Se o batismo é o sinal visível de nossa entrada na família de Deus, a Santa Ceia, precedida pela lavagem dos pés, representa tudo que Deus tem feito por nós, está fazendo e fará até o fim dos séculos. A participação no pão e no cálice é nossa demonstração ou anúncio da morte do Senhor, até que venha (I Cor. 11:23-26).

Batismo, Ceia do Senhor e pregação da Palavra estão intimamente relacionados como expressões do verdadeiro culto cristão. O culto não é alguma coisa que o homem faz para Deus, mas é antes a resposta do homem ao que Deus já fez por ele. Aqui a família de Deus se reúne em Sua presença para glorificá-Lo. Embora a relação da pessoa com Cristo envolva decisão pessoal, todavia ser salvo significa ser salvo na comunidade e não isoladamente. Ser salvo significa pertencer ao grupo dos salvos, pertencer à igreja, onde, nos primeiros tempos do cristianismo, como diz o evangelista, “todos os que creram estavam juntos” (Atos 2:44).

União da Igreja

O culto cristão e os sacramentos são também sinais externos da redescoberta união do povo de Deus, uma união readquirida em Jesus Cristo. Dispersos e opostos uns aos outros por tudo que o pecado adiciona às naturais idiossincrasias do homem, que se converte em divisões e hostilidades, mediante sua fé em Cristo os homens recobram a unidade de sua origem e do seu destino. Pela fé eles são um, pois são agora participantes de um e único Filho de Deus, que a Si mesmo Se deu para salvá-los e fundar a igreja. Esta união é claramente manifestada pela intercessão sacerdotal de Jesus, com base na qual Ele orou: “Que sejam um, assim como nós . . . como és Tu, ó Pai, em Mim e Eu em Ti, para que o mundo creia que Tu Me enviaste” (S. João 17:11 e 21.) A própria natureza da igreja demanda isto, como Paulo o indica em sua epístola aos filipenses (Fil. 4:4-6).
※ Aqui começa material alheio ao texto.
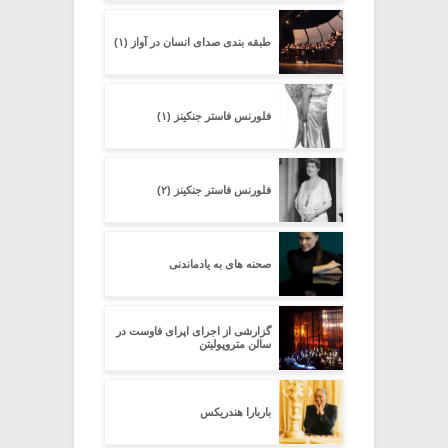
طبقه بندی صدای انسان در آواز (۱)
فلورنس فاستر جنکینز (۱)
فلورنس فاستر جنکینز (۲)
صحنه هاى به یادماندنى
گزارشى از اجراى اپراى فاوست در
سالن متروپولیتن
باربارا هندریکس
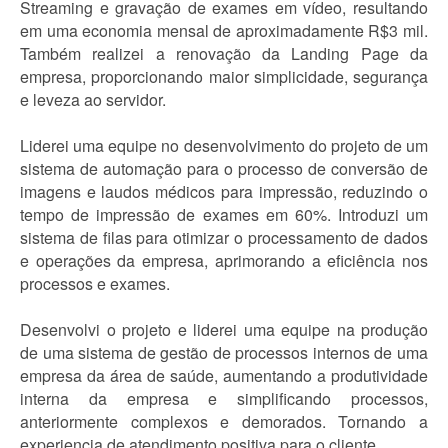
Streaming e gravação de exames em vídeo, resultando
em uma economia mensal de aproximadamente R$3 mil.
Também realizei a renovação da Landing Page da
empresa, proporcionando maior simplicidade, segurança
e leveza ao servidor.
Liderei uma equipe no desenvolvimento do projeto de um
sistema de automação para o processo de conversão de
imagens e laudos médicos para impressão, reduzindo o
tempo de impressão de exames em 60%. Introduzi um
sistema de filas para otimizar o processamento de dados
e operações da empresa, aprimorando a eficiência nos
processos e exames.
Desenvolvi o projeto e liderei uma equipe na produção
de uma sistema de gestão de processos internos de uma
empresa da área de saúde, aumentando a produtividade
interna da empresa e simplificando processos,
anteriormente complexos e demorados. Tornando a
experiencia de atendimento positiva para o cliente.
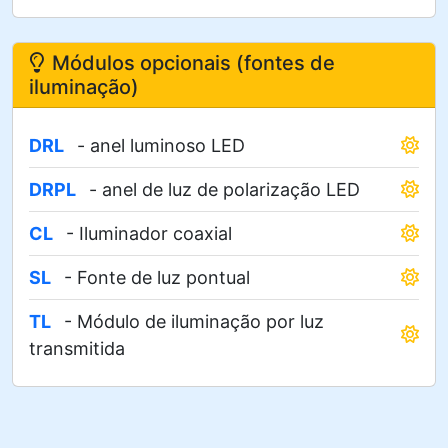
Módulos opcionais (fontes de
iluminação)
DRL
- anel luminoso LED
DRPL
- anel de luz de polarização LED
CL
- Iluminador coaxial
SL
- Fonte de luz pontual
TL
- Módulo de iluminação por luz
transmitida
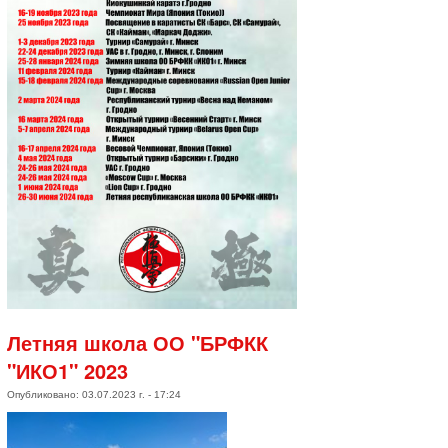
Летняя школа ОО "БРФКК
"ИКО1" 2023
Опубликовано: 03.07.2023 г. - 17:24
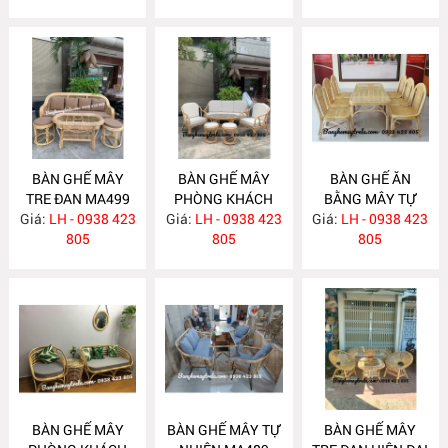
BÀN GHẾ MÂY
BÀN GHẾ MÂY
BÀN GHẾ ĂN
TRE ĐAN MA499
PHÒNG KHÁCH
BẰNG MÂY TỰ
Giá:
LH - 0938 423
Giá:
KIỂU HIỆN ĐẠI
LH - 0938 423
Giá:
NHIÊN MA492
LH - 0938 423
805
MA493
805
805
BÀN GHẾ MÂY
BÀN GHẾ MÂY TỰ
BÀN GHẾ MÂY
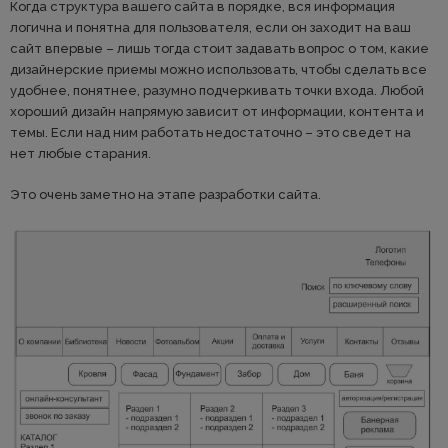
Когда структура вашего сайта в порядке, вся информация
логична и понятна для пользователя, если он заходит на ваш
сайт впервые – лишь тогда стоит задавать вопрос о том, какие
дизайнерские приемы можно использовать, чтобы сделать все
удобнее, понятнее, разумно подчеркивать точки входа. Любой
хороший дизайн напрямую зависит от информации, контента и
темы. Если над ним работать недостаточно – это сведет на
нет любые старания.
Это очень заметно на этапе разработки сайта.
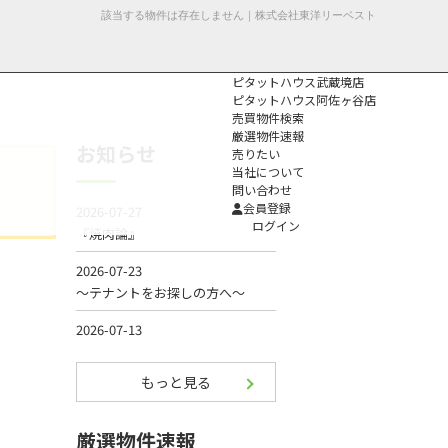
該当する物件は存在しません｜株式会社東洋リーベスト
ピタットハウス武蔵境店
ピタットハウス阿佐ヶ谷店
売買物件検索
厳選物件速報
お知らせ
売りたい
当社について
問い合わせ
個人情報保護方
会員登録
針
ログイン
もっと見る
厳選物件速報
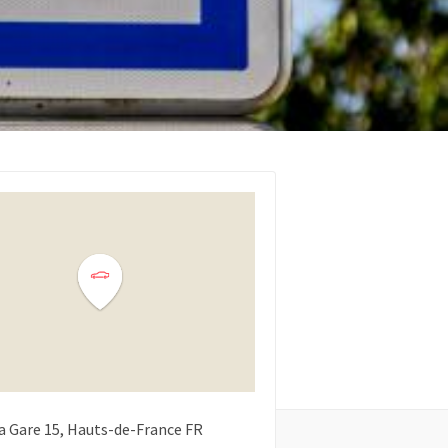
a Gare
15
Hauts-de-France
FR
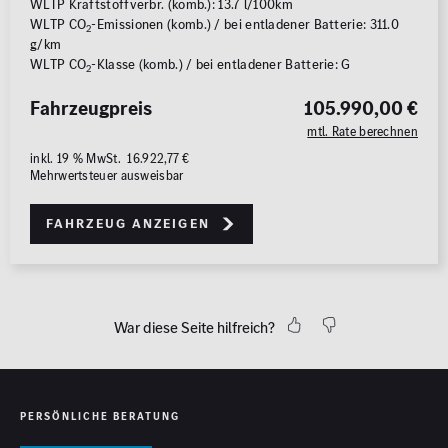
WLTP Kraftstoffverbr. (komb.): 13.7 l/100km
WLTP CO
-Emissionen (komb.) / bei entladener Batterie: 311.0
2
g/km
WLTP CO
-Klasse (komb.) / bei entladener Batterie: G
2
Fahrzeugpreis
105.990,00 €
mtl. Rate berechnen
inkl. 19 % MwSt. 16.922,77 €
Mehrwertsteuer ausweisbar
Fahrzeug anzeigen
War diese Seite hilfreich?
PERSÖNLICHE BERATUNG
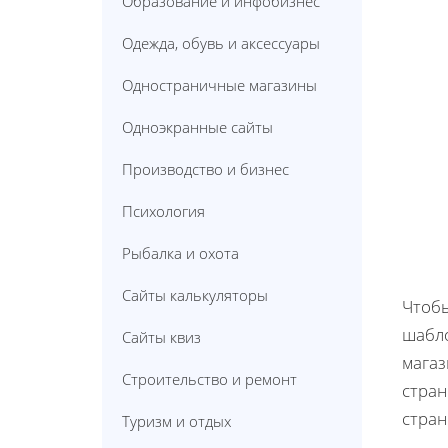
Образование и инфобизнес
Одежда, обувь и аксессуары
Одностраничные магазины
Одноэкранные сайты
Производство и бизнес
Психология
Рыбалка и охота
Сайты калькуляторы
Чтобы
шабл
Сайты квиз
магаз
Строительство и ремонт
стран
стра
Туризм и отдых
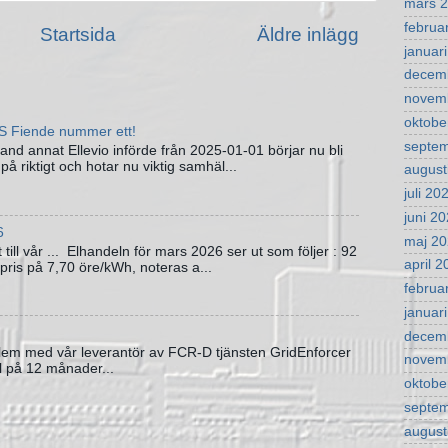
mars 
februa
Startsida
Äldre inlägg
januar
decem
novem
oktobe
S Fiende nummer ett!
septe
land annat Ellevio införde från 2025-01-01 börjar nu bli
 på riktigt och hotar nu viktig samhäl...
august
juli 20
juni 2
6
maj 2
t till vår ... Elhandeln för mars 2026 ser ut som följer : 92
april 
pris på 7,70 öre/kWh, noteras a...
februa
januar
decem
oblem med vår leverantör av FCR-D tjänsten GridEnforcer
novem
al på 12 månader...
oktobe
septe
august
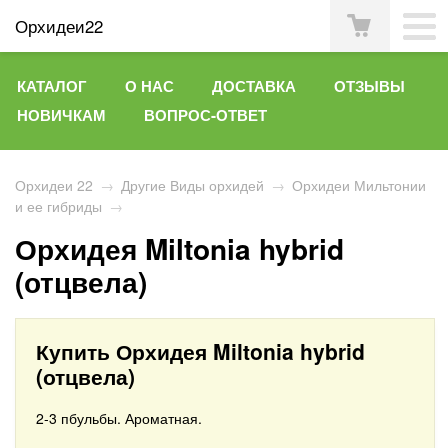
Орхидеи22
КАТАЛОГ
О НАС
ДОСТАВКА
ОТЗЫВЫ
НОВИЧКАМ
ВОПРОС-ОТВЕТ
Орхидеи 22
→
Другие Виды орхидей
→
Орхидеи Мильтонии
и ее гибриды
→
Орхидея Miltonia hybrid
(отцвела)
Купить Орхидея Miltonia hybrid
(отцвела)
2-3 пбульбы. Ароматная.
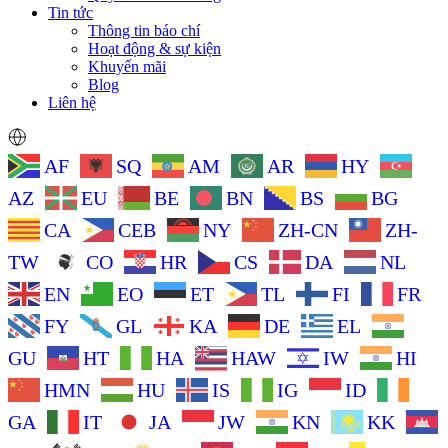
Tin tức
Thông tin báo chí
Hoạt động & sự kiện
Khuyến mãi
Blog
Liên hệ
AF
SQ
AM
AR
HY
AZ
EU
BE
BN
BS
BG
CA
CEB
NY
ZH-CN
ZH-
TW
CO
HR
CS
DA
NL
EN
EO
ET
TL
FI
FR
FY
GL
KA
DE
EL
GU
HT
HA
HAW
IW
HI
HMN
HU
IS
IG
ID
GA
IT
JA
JW
KN
KK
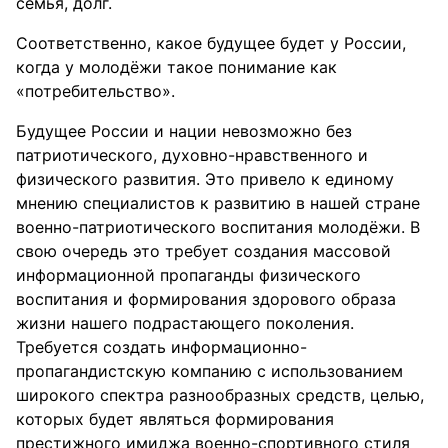
семья, долг.
Соответственно, какое будущее будет у России,
когда у молодёжи такое понимание как
«потребительство».
Будущее России и нации невозможно без
патриотического, духовно-нравственного и
физического развития. Это привело к единому
мнению специалистов к развитию в нашей стране
военно-патриотического воспитания молодёжи. В
свою очередь это требует создания массовой
информационной пропаганды физического
воспитания и формирования здорового образа
жизни нашего подрастающего поколения.
Требуется создать информационно-
пропагандистскую компанию с использованием
широкого спектра разнообразных средств, целью,
которых будет являться формирования
престижного имиджа военно-спортивного стиля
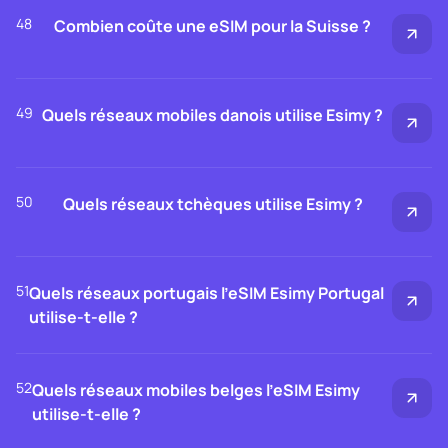
48
Combien coûte une eSIM pour la Suisse ?
49
Quels réseaux mobiles danois utilise Esimy ?
50
Quels réseaux tchèques utilise Esimy ?
51
Quels réseaux portugais l’eSIM Esimy Portugal
utilise-t-elle ?
52
Quels réseaux mobiles belges l’eSIM Esimy
utilise-t-elle ?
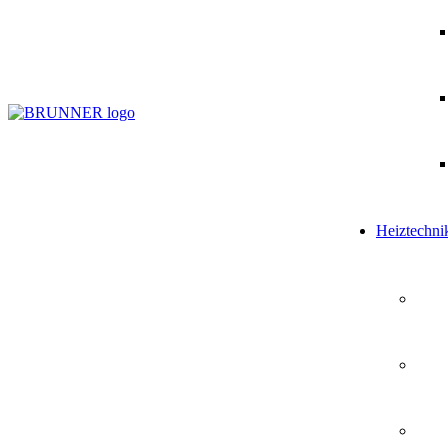
Heiztechni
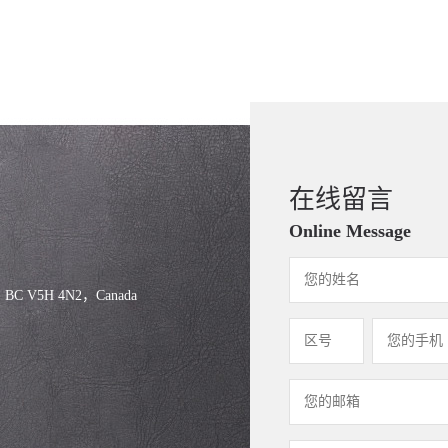
在线留言
Online Message
, BC V5H 4N2，Canada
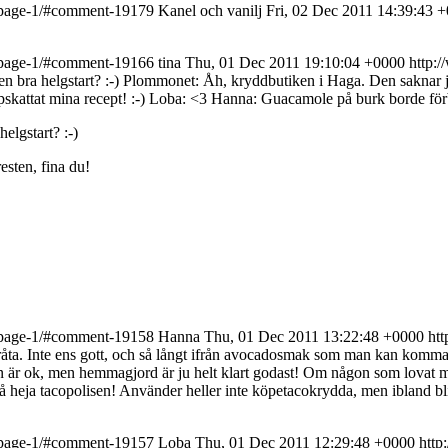
nt-page-1/#comment-19179
Kanel och vanilj
Fri, 02 Dec 2011 14:39:43 
nt-page-1/#comment-19166
tina
Thu, 01 Dec 2011 19:10:04 +0000
http:
ör en bra helgstart? :-) Plommonet: Åh, kryddbutiken i Haga. Den saknar 
ppskattat mina recept! :-) Loba: <3 Hanna: Guacamole på burk borde för
elgstart? :-)
sten, fina du!
nt-page-1/#comment-19158
Hanna
Thu, 01 Dec 2011 13:22:48 +0000
ht
 gråta. Inte ens gott, och så långt ifrån avocadosmak som man kan komm
den är ok, men hemmagjord är ju helt klart godast!
Om någon som lovat mig
eja tacopolisen! Använder heller inte köpetacokrydda, men ibland blir de
nt-page-1/#comment-19157
Loba
Thu, 01 Dec 2011 12:29:48 +0000
http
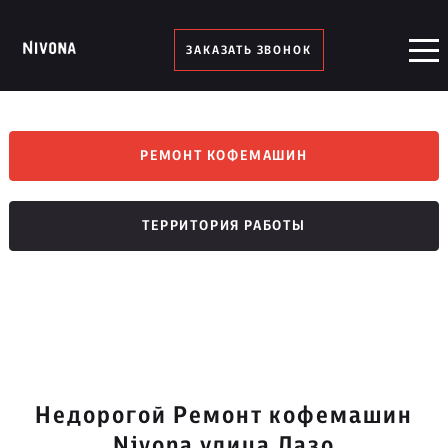
ЗАКАЗАТЬ ЗВОНОК
РЕМОНТ КОФЕМАШИН
ТЕРРИТОРИЯ РАБОТЫ
Недорогой Ремонт кофемашин
Nivona улица Лазо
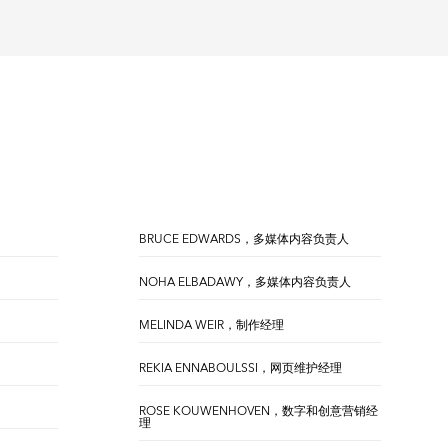
BRUCE EDWARDS，多媒体内容负责人
NOHA ELBADAWY，多媒体内容负责人
MELINDA WEIR，制作经理
REKIA ENNABOULSSI，网页维护经理
ROSE KOUWENHOVEN，数字和创意营销经
理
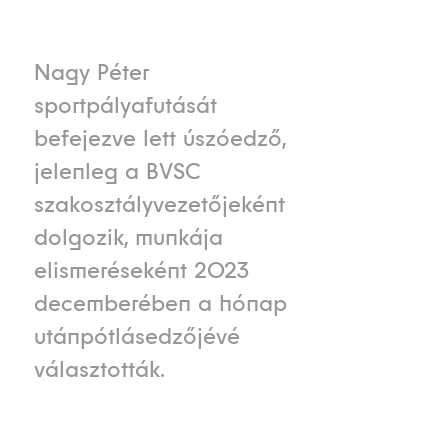
Nagy Péter
sportpályafutását
befejezve lett úszóedző,
jelenleg a BVSC
szakosztályvezetőjeként
dolgozik, munkája
elismeréseként 2023
decemberében a hónap
utánpótlásedzőjévé
választották.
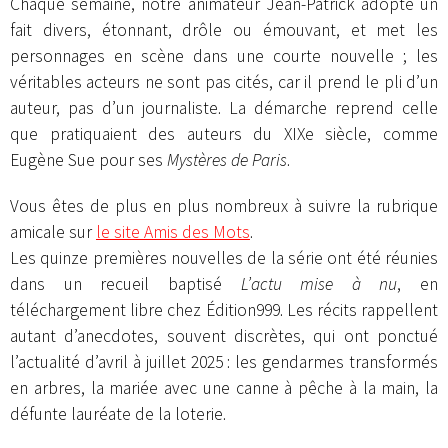
Chaque semaine, notre animateur Jean-Patrick adopte un
fait divers, étonnant, drôle ou émouvant, et met les
personnages en scène dans une courte nouvelle ; les
véritables acteurs ne sont pas cités, car il prend le pli d’un
auteur, pas d’un journaliste. La démarche reprend celle
que pratiquaient des auteurs du XIXe siècle, comme
Eugène Sue pour ses
Mystères de Paris
.
Vous êtes de plus en plus nombreux à suivre la rubrique
amicale sur
le site Amis des Mots
.
Les quinze premières nouvelles de la série ont été réunies
dans un recueil baptisé
L’actu mise à nu
, en
téléchargement libre chez Édition999. Les récits rappellent
autant d’anecdotes, souvent discrètes, qui ont ponctué
l’actualité d’avril à juillet 2025 : les gendarmes transformés
en arbres, la mariée avec une canne à pêche à la main, la
défunte lauréate de la loterie.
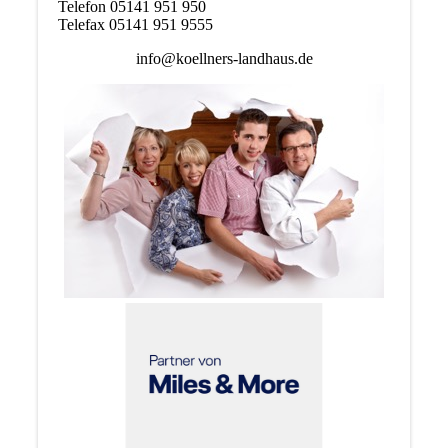
Telefon 05141 951 950
Telefax 05141 951 9555
info@koellners-landhaus.de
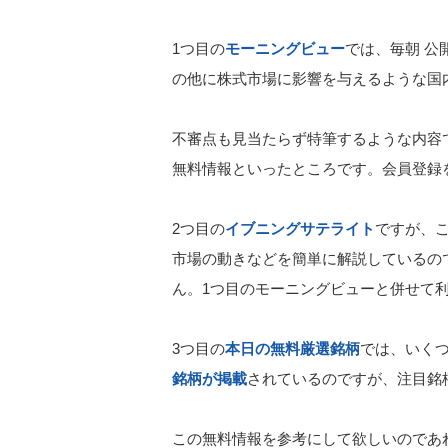
1つ目の
モーニングビュー
では、毎朝 公
の他に株式市場に影響を与えるような国
不審点も見当たらず特筆するような内容
無料情報といったところです。会員登録
2つ目の
イブニングサテライト
ですが、
市場の動きなどを簡単に解説しているの
ん。1つ目のモーニングビューと併せて
3つ目の
本日の無料厳選銘柄
では、いく
銘柄が掲載
されているのですが、注目銘
この無料情報を参考にして欲しいのであ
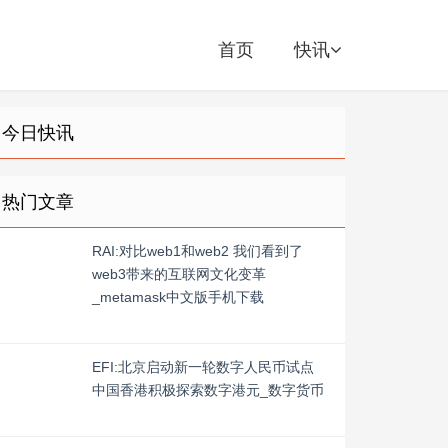
首页
快讯
今日快讯
热门文章
RAI:对比web1和web2 我们看到了
web3带来的互联网文化变革
_metamask中文版手机下载
EFI:北京启动新一轮数字人民币试点
中国香港积极探索数字港元_数字货币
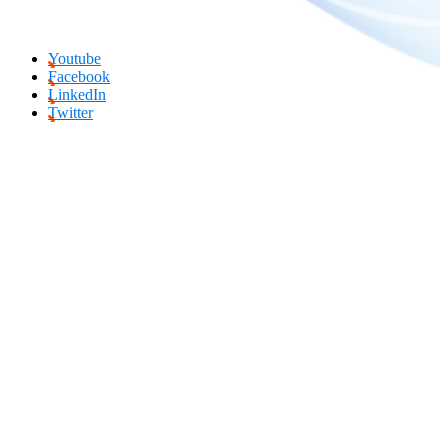
Youtube
Facebook
LinkedIn
Twitter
Os adventistas do sétimo dia deploram as divisões na família de Deus. Não professam que a união da igreja é de natureza tão espiritual, tão indivisível, que as divisões que laceram o corpo de Cristo devam ser consideradas de nenhuma importância. A união cristã, naturalmente, não significa para nós uniformidade. A união cristã envolve diversificação, como variações no culto e na forma de governo. Esta própria diversificação acrescenta interesse e beleza à vida do corpo. Ao mesmo tempo, entretanto, sustentamos que a oração de Cristo, “assim como nós” pede uma comunhão em espírito, mente e caráter pela qual os cristãos devem ser um em suas crenças principais em suas verdades fundamentais da Palavra de Deus. Fé em Jesus Cristo somente não expressa a plenitude da união cristã que, entendemos, está conectada tanto com a fé como com o conhecimento (Efés. 4:13). Ninguém pode isolar a questão de união com a questão da verdade. Os dois estão inseparavelmente unidos, uma vez que a união cristã é essencial não somente para prover provas de convicção de que as declarações de Cristo com respeito a Si mesmo eram verdadeiras (S. João 17:21), mas para tornar possível o cumprimento da comissão evangélica “em todo o mundo” (S. Mat. 24:14).

Eclesiologia e Escatologia

A igreja de Deus não deriva de baixo, mas de cima. É uma divina criação. Formada na História, ao chamar Deus um remanescente, Israel, e entrar em comunhão com ele, por quem todas as pessoas da Terra deviam ser abençoadas, foi-lhe dada uma nova forma em Jesus Cristo. No poder do Espírito Santo, Ele congregou e reconstruiu o povo de Deus em Sua Pessoa, de modo que a comunhão cristã pudesse desempenhar um papel na história da salvação. Ela deve, porém, tomar uma final e eterna forma, quando Cristo vier outra vez para renovar Sua criação. Então Sua igreja será vista “gloriosa, sem mácula, nem ruga” (Efés. 5:27).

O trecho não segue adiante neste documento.